● **Exercise**: Reproduce the whole listing that follows, character for character, and drop the images.

● **Input for this task**:
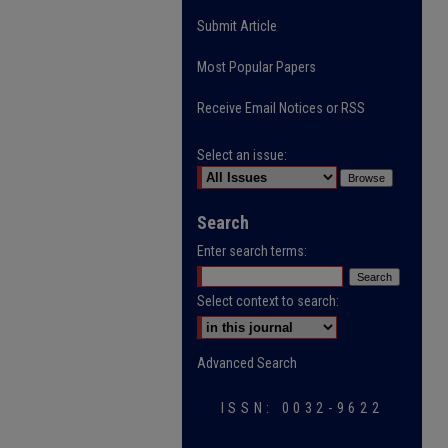
Submit Article
Most Popular Papers
Receive Email Notices or RSS
Select an issue:
Search
Enter search terms:
Select context to search:
Advanced Search
ISSN: 0032-9622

● **Solution to this problem**:
Submit Article
Most Popular Papers
Receive Email Notices or RSS
Select an issue:
Search
Enter search terms:
Select context to search:
Advanced Search
ISSN: 0032-9622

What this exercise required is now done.